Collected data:

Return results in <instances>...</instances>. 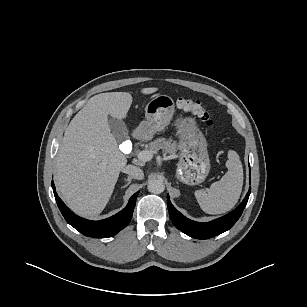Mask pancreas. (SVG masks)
Listing matches in <instances>:
<instances>
[{
	"label": "pancreas",
	"mask_w": 307,
	"mask_h": 307,
	"mask_svg": "<svg viewBox=\"0 0 307 307\" xmlns=\"http://www.w3.org/2000/svg\"><path fill=\"white\" fill-rule=\"evenodd\" d=\"M178 145L175 141H172V139H164V138H158L151 142L149 144V149L153 153H157L160 149L165 151V153H168L170 155H175L177 152Z\"/></svg>",
	"instance_id": "cf45deb5"
}]
</instances>
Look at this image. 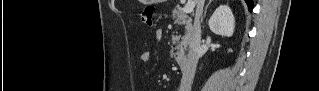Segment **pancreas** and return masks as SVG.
Returning <instances> with one entry per match:
<instances>
[{
	"label": "pancreas",
	"instance_id": "cf45deb5",
	"mask_svg": "<svg viewBox=\"0 0 319 91\" xmlns=\"http://www.w3.org/2000/svg\"><path fill=\"white\" fill-rule=\"evenodd\" d=\"M172 18L174 19V23L178 25H184L185 27V35L181 36H173L172 37V47L170 51V55L174 58L178 63H181L184 54L187 48V45L190 41L191 32H192V24L191 19L185 14L182 8L178 7L173 10ZM181 38V41H180Z\"/></svg>",
	"mask_w": 319,
	"mask_h": 91
}]
</instances>
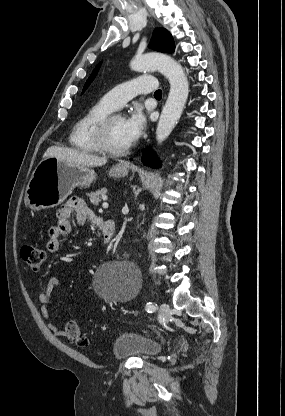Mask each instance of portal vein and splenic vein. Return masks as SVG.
I'll list each match as a JSON object with an SVG mask.
<instances>
[{"label": "portal vein and splenic vein", "mask_w": 285, "mask_h": 416, "mask_svg": "<svg viewBox=\"0 0 285 416\" xmlns=\"http://www.w3.org/2000/svg\"><path fill=\"white\" fill-rule=\"evenodd\" d=\"M109 204H107V202H103L102 204V208H108Z\"/></svg>", "instance_id": "1"}]
</instances>
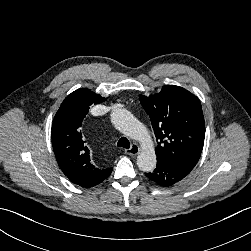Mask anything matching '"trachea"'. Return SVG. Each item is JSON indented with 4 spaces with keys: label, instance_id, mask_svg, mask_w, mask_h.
<instances>
[{
    "label": "trachea",
    "instance_id": "3493384b",
    "mask_svg": "<svg viewBox=\"0 0 251 251\" xmlns=\"http://www.w3.org/2000/svg\"><path fill=\"white\" fill-rule=\"evenodd\" d=\"M117 146L129 149L130 148V142L126 137H122V138L119 139V141L117 143Z\"/></svg>",
    "mask_w": 251,
    "mask_h": 251
}]
</instances>
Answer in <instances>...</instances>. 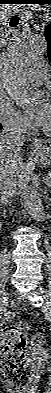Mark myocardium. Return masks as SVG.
Segmentation results:
<instances>
[{
    "label": "myocardium",
    "mask_w": 51,
    "mask_h": 393,
    "mask_svg": "<svg viewBox=\"0 0 51 393\" xmlns=\"http://www.w3.org/2000/svg\"><path fill=\"white\" fill-rule=\"evenodd\" d=\"M43 131H44L45 134H48V135L51 134V130L43 129Z\"/></svg>",
    "instance_id": "obj_1"
}]
</instances>
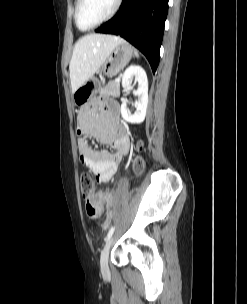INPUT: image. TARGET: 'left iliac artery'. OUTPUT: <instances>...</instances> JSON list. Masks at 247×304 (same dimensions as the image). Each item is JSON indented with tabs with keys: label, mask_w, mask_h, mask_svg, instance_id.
I'll use <instances>...</instances> for the list:
<instances>
[{
	"label": "left iliac artery",
	"mask_w": 247,
	"mask_h": 304,
	"mask_svg": "<svg viewBox=\"0 0 247 304\" xmlns=\"http://www.w3.org/2000/svg\"><path fill=\"white\" fill-rule=\"evenodd\" d=\"M114 230H115V226H112L107 234V237L105 238V241L109 240V238L113 235Z\"/></svg>",
	"instance_id": "left-iliac-artery-1"
}]
</instances>
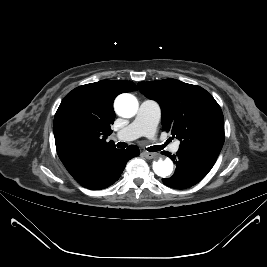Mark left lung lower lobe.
Listing matches in <instances>:
<instances>
[{"mask_svg": "<svg viewBox=\"0 0 267 267\" xmlns=\"http://www.w3.org/2000/svg\"><path fill=\"white\" fill-rule=\"evenodd\" d=\"M176 164L175 173L163 183L171 188H189L202 180L211 170L217 157L203 152L179 149L176 155L162 152Z\"/></svg>", "mask_w": 267, "mask_h": 267, "instance_id": "obj_1", "label": "left lung lower lobe"}]
</instances>
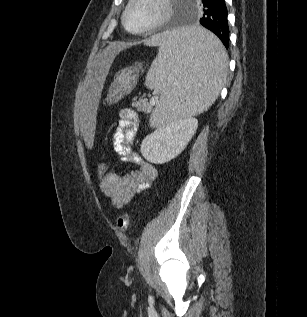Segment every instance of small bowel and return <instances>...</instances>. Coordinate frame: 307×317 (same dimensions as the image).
Instances as JSON below:
<instances>
[{"instance_id":"obj_1","label":"small bowel","mask_w":307,"mask_h":317,"mask_svg":"<svg viewBox=\"0 0 307 317\" xmlns=\"http://www.w3.org/2000/svg\"><path fill=\"white\" fill-rule=\"evenodd\" d=\"M138 123L136 112L131 108H124L120 112L118 127L112 135L114 149L121 161L135 164L137 170L128 175H120L114 169H109L100 181L101 191L118 209L130 203L138 193L147 189L157 177V169L152 164L142 160L132 150Z\"/></svg>"}]
</instances>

▶ What is required: Could you return each line, unchanged, from the line containing "Segment every instance" through the last line of the entries above, leaving out the pictures?

▶ Your solution:
Segment every instance of small bowel and return <instances>...</instances>. Coordinate frame: 307×317 (same dimensions as the image).
Instances as JSON below:
<instances>
[{"instance_id":"obj_1","label":"small bowel","mask_w":307,"mask_h":317,"mask_svg":"<svg viewBox=\"0 0 307 317\" xmlns=\"http://www.w3.org/2000/svg\"><path fill=\"white\" fill-rule=\"evenodd\" d=\"M138 123L136 112L131 108H124L120 112L118 127L112 135L114 149L121 161L135 164L137 170L128 175H120L114 169H109L100 181L101 191L118 209L130 203L138 193L147 189L157 177V169L152 164L142 160L132 150Z\"/></svg>"}]
</instances>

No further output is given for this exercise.